Another seat held by the Democrats — the 7th Congressional District in California’s Sacramento suburbs — could be in jeopardy as well. Freshman Dem Ami Bera and GOP opponent Doug Ose, a former congressman himself, will square off in their own debate next week. Dave Wasserman of the Cook Political Report looks at the race from a national viewpoint while Chris Cadelago of the Sacramento Bee adds the local angle.
“This week in political history” goes back to October of 1993, when House GOP Minority Leader Bob Michel announced his retirement. Michel was a traditional bipartisan and collegial member of Congress, but when he left his party, under the new leadership of Newt Gingrich, turned more confrontational and ideological. Ray LaHood, the longtime Michel aide who succeeded him in the House and who later served as Obama’s Secretary of Transportation, talks about his former boss.

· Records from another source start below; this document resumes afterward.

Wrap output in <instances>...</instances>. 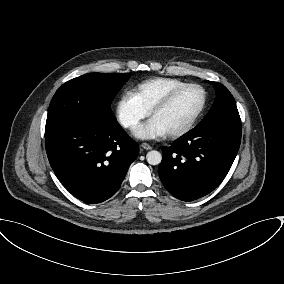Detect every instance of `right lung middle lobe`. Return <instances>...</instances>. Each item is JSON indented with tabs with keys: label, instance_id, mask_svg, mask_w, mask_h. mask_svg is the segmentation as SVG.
<instances>
[{
	"label": "right lung middle lobe",
	"instance_id": "dd1d6c3e",
	"mask_svg": "<svg viewBox=\"0 0 284 284\" xmlns=\"http://www.w3.org/2000/svg\"><path fill=\"white\" fill-rule=\"evenodd\" d=\"M129 77L128 73H90L69 80L51 100L45 132L70 121L114 120L110 104Z\"/></svg>",
	"mask_w": 284,
	"mask_h": 284
}]
</instances>
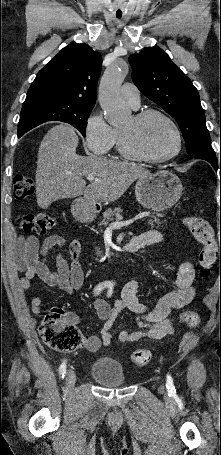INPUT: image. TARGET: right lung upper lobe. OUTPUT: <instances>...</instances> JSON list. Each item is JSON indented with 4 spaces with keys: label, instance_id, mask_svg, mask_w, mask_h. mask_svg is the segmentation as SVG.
<instances>
[{
    "label": "right lung upper lobe",
    "instance_id": "1",
    "mask_svg": "<svg viewBox=\"0 0 221 455\" xmlns=\"http://www.w3.org/2000/svg\"><path fill=\"white\" fill-rule=\"evenodd\" d=\"M102 57L86 43H71L37 74L23 105L69 103L94 105Z\"/></svg>",
    "mask_w": 221,
    "mask_h": 455
}]
</instances>
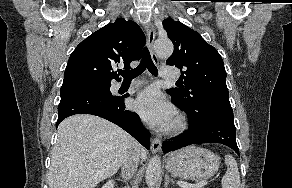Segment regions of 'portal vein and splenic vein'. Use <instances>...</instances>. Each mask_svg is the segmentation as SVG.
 Returning <instances> with one entry per match:
<instances>
[{"label": "portal vein and splenic vein", "mask_w": 292, "mask_h": 188, "mask_svg": "<svg viewBox=\"0 0 292 188\" xmlns=\"http://www.w3.org/2000/svg\"><path fill=\"white\" fill-rule=\"evenodd\" d=\"M177 184L181 187V188H201L202 186L206 185L207 182H201L199 184H196V185H191V184H188V183H185L183 181H178Z\"/></svg>", "instance_id": "obj_1"}]
</instances>
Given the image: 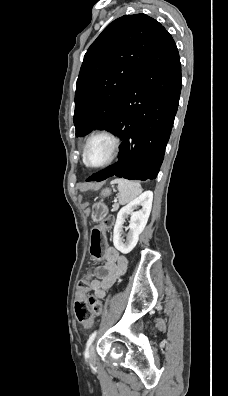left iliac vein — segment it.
<instances>
[{
    "label": "left iliac vein",
    "instance_id": "obj_1",
    "mask_svg": "<svg viewBox=\"0 0 228 396\" xmlns=\"http://www.w3.org/2000/svg\"><path fill=\"white\" fill-rule=\"evenodd\" d=\"M88 359H89V362H90L91 364H94L95 361H96L95 345H94V344H92V345L90 346Z\"/></svg>",
    "mask_w": 228,
    "mask_h": 396
}]
</instances>
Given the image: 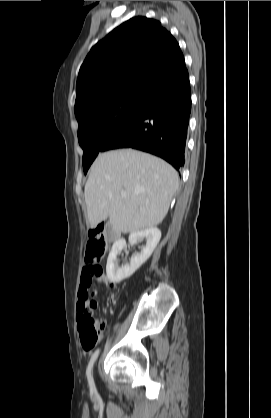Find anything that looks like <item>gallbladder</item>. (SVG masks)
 Masks as SVG:
<instances>
[{
	"label": "gallbladder",
	"instance_id": "gallbladder-1",
	"mask_svg": "<svg viewBox=\"0 0 271 418\" xmlns=\"http://www.w3.org/2000/svg\"><path fill=\"white\" fill-rule=\"evenodd\" d=\"M107 233H108V235H114V236H117V235H118V233H117V232H115V231L112 229V227H111V225H110V224H108V226H107Z\"/></svg>",
	"mask_w": 271,
	"mask_h": 418
}]
</instances>
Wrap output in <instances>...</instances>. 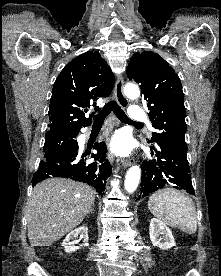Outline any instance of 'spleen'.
<instances>
[{
    "label": "spleen",
    "instance_id": "3e777b00",
    "mask_svg": "<svg viewBox=\"0 0 221 276\" xmlns=\"http://www.w3.org/2000/svg\"><path fill=\"white\" fill-rule=\"evenodd\" d=\"M150 212L171 227L187 234L197 231V213L194 202L173 188L156 191L148 200Z\"/></svg>",
    "mask_w": 221,
    "mask_h": 276
}]
</instances>
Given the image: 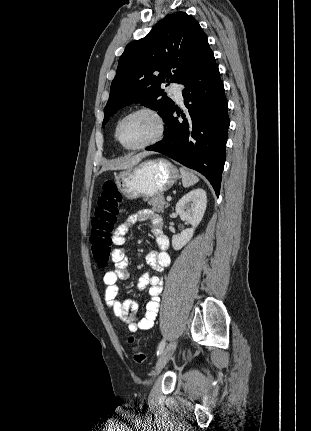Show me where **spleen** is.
Returning <instances> with one entry per match:
<instances>
[{
  "label": "spleen",
  "instance_id": "3e777b00",
  "mask_svg": "<svg viewBox=\"0 0 311 431\" xmlns=\"http://www.w3.org/2000/svg\"><path fill=\"white\" fill-rule=\"evenodd\" d=\"M181 174V180L184 188H190L199 182V178L193 174V172H188L185 168H179Z\"/></svg>",
  "mask_w": 311,
  "mask_h": 431
}]
</instances>
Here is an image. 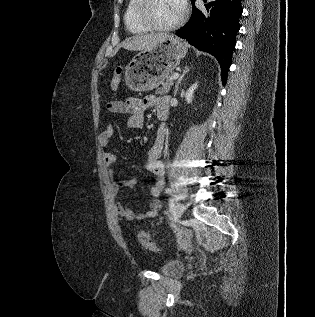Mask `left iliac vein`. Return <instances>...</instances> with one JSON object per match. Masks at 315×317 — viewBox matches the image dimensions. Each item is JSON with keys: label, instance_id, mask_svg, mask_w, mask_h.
<instances>
[{"label": "left iliac vein", "instance_id": "left-iliac-vein-1", "mask_svg": "<svg viewBox=\"0 0 315 317\" xmlns=\"http://www.w3.org/2000/svg\"><path fill=\"white\" fill-rule=\"evenodd\" d=\"M185 211L184 204L178 202L175 206V216L177 219H180Z\"/></svg>", "mask_w": 315, "mask_h": 317}]
</instances>
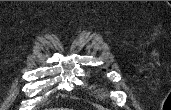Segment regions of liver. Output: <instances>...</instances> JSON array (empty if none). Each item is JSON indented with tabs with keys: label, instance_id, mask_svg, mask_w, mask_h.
I'll return each instance as SVG.
<instances>
[{
	"label": "liver",
	"instance_id": "1",
	"mask_svg": "<svg viewBox=\"0 0 171 110\" xmlns=\"http://www.w3.org/2000/svg\"><path fill=\"white\" fill-rule=\"evenodd\" d=\"M54 110H67V109H63V108H61V109H54Z\"/></svg>",
	"mask_w": 171,
	"mask_h": 110
}]
</instances>
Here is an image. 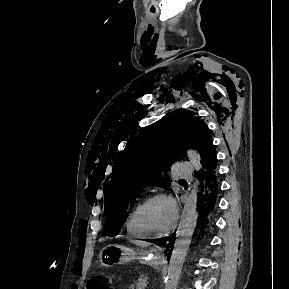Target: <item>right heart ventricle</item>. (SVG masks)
Masks as SVG:
<instances>
[{
	"label": "right heart ventricle",
	"instance_id": "1",
	"mask_svg": "<svg viewBox=\"0 0 289 289\" xmlns=\"http://www.w3.org/2000/svg\"><path fill=\"white\" fill-rule=\"evenodd\" d=\"M141 204V203H140ZM138 204L128 215L126 222H125V227L126 230L128 232V234H130L133 237L136 238H147L148 236H146L137 226L136 221H135V215H136V211L139 207Z\"/></svg>",
	"mask_w": 289,
	"mask_h": 289
}]
</instances>
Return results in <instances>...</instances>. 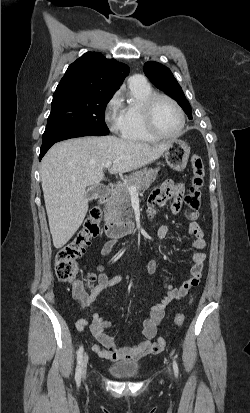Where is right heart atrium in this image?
Here are the masks:
<instances>
[{
	"label": "right heart atrium",
	"instance_id": "1",
	"mask_svg": "<svg viewBox=\"0 0 250 413\" xmlns=\"http://www.w3.org/2000/svg\"><path fill=\"white\" fill-rule=\"evenodd\" d=\"M104 119L112 132H119L122 121L121 101L119 95L114 94L106 103Z\"/></svg>",
	"mask_w": 250,
	"mask_h": 413
}]
</instances>
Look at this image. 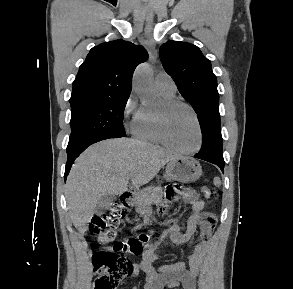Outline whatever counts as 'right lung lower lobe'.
<instances>
[{"instance_id":"obj_1","label":"right lung lower lobe","mask_w":293,"mask_h":289,"mask_svg":"<svg viewBox=\"0 0 293 289\" xmlns=\"http://www.w3.org/2000/svg\"><path fill=\"white\" fill-rule=\"evenodd\" d=\"M121 136L118 135H102L94 140H90V141H86L83 143H80L78 145H75L73 147H67V155H68V159H67V163H66V169H65V180L66 177L71 169L72 163L73 161L76 159V157L82 153L88 146H90L93 143L99 142L101 140H105V139H109V138H119Z\"/></svg>"}]
</instances>
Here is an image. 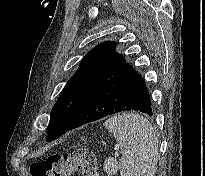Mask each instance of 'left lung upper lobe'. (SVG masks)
<instances>
[{"label": "left lung upper lobe", "instance_id": "5c2ea615", "mask_svg": "<svg viewBox=\"0 0 205 176\" xmlns=\"http://www.w3.org/2000/svg\"><path fill=\"white\" fill-rule=\"evenodd\" d=\"M124 63L125 59L115 52L114 42H103L88 52L51 110L47 142L68 130L80 106Z\"/></svg>", "mask_w": 205, "mask_h": 176}]
</instances>
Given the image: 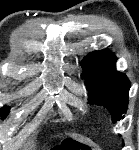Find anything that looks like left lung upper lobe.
<instances>
[{
  "label": "left lung upper lobe",
  "mask_w": 139,
  "mask_h": 150,
  "mask_svg": "<svg viewBox=\"0 0 139 150\" xmlns=\"http://www.w3.org/2000/svg\"><path fill=\"white\" fill-rule=\"evenodd\" d=\"M115 63L116 57L108 50L91 52L81 62L89 103L106 107L113 122L123 118L131 86L126 75L116 71Z\"/></svg>",
  "instance_id": "obj_1"
}]
</instances>
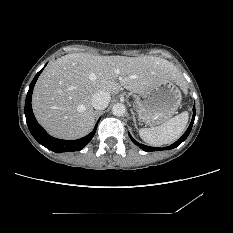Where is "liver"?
<instances>
[{
  "mask_svg": "<svg viewBox=\"0 0 233 233\" xmlns=\"http://www.w3.org/2000/svg\"><path fill=\"white\" fill-rule=\"evenodd\" d=\"M169 81L183 85L179 70L163 58L72 53L53 61L42 72L32 107L38 122L51 135L78 139L94 126L91 101L97 91L114 95L123 87L142 94Z\"/></svg>",
  "mask_w": 233,
  "mask_h": 233,
  "instance_id": "obj_1",
  "label": "liver"
}]
</instances>
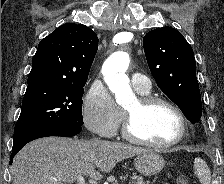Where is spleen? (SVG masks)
Wrapping results in <instances>:
<instances>
[{"mask_svg":"<svg viewBox=\"0 0 224 184\" xmlns=\"http://www.w3.org/2000/svg\"><path fill=\"white\" fill-rule=\"evenodd\" d=\"M194 174L199 179L201 184H210L211 183V173L206 162L197 157L194 160Z\"/></svg>","mask_w":224,"mask_h":184,"instance_id":"3e777b00","label":"spleen"}]
</instances>
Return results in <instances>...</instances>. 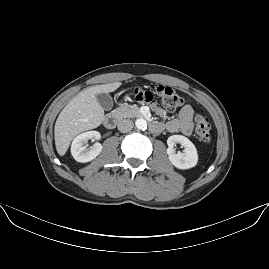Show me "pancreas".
Instances as JSON below:
<instances>
[{"label": "pancreas", "instance_id": "1", "mask_svg": "<svg viewBox=\"0 0 269 269\" xmlns=\"http://www.w3.org/2000/svg\"><path fill=\"white\" fill-rule=\"evenodd\" d=\"M112 114L118 120L123 118H134L142 116L139 108L131 105H121L120 107L113 110Z\"/></svg>", "mask_w": 269, "mask_h": 269}]
</instances>
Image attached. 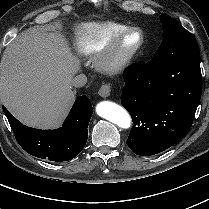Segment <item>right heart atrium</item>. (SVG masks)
<instances>
[{"label": "right heart atrium", "instance_id": "1", "mask_svg": "<svg viewBox=\"0 0 209 209\" xmlns=\"http://www.w3.org/2000/svg\"><path fill=\"white\" fill-rule=\"evenodd\" d=\"M75 71V67L74 66H69L66 72V77H70Z\"/></svg>", "mask_w": 209, "mask_h": 209}]
</instances>
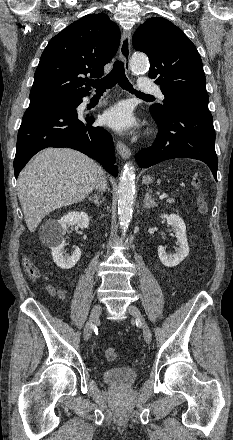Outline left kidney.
I'll list each match as a JSON object with an SVG mask.
<instances>
[{"label":"left kidney","instance_id":"1","mask_svg":"<svg viewBox=\"0 0 233 440\" xmlns=\"http://www.w3.org/2000/svg\"><path fill=\"white\" fill-rule=\"evenodd\" d=\"M161 218H165L167 223L173 228L178 246L175 248V253L173 255H169L166 253L165 247L160 245L158 247V256L163 265L167 267H174L183 261L189 254V246L186 237V225L183 219L176 214H164L161 215Z\"/></svg>","mask_w":233,"mask_h":440}]
</instances>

With members of Congress home campaigning and Washington virtually empty, Catalina Camia of USA Today provides a scorecard for what to expect in President Obama‘s effort to name a successor to Attorney General Eric Holder, who has announced his impending resignation. No nominee has been even mentioned, but already Democrats and Republicans are skirmishing when to hold confirmation hearings — as soon as possible, in the Senate’s lame duck session (as preferred by Dems), or after Jan. 3 (as suggested by GOPers), when the Republican Party is confident they will take over the chamber.
And finally, the death of former Rep. James Traficant has brought back memories of the Ohio Democrat’s interesting wardrobe choice, hair style and colorful antics on the House floor. But he was also convicted of federal corruption charges, expelled from Congress and went to prison. Paul Sracic of Youngstown State University reflects on a most unusual lawmaker.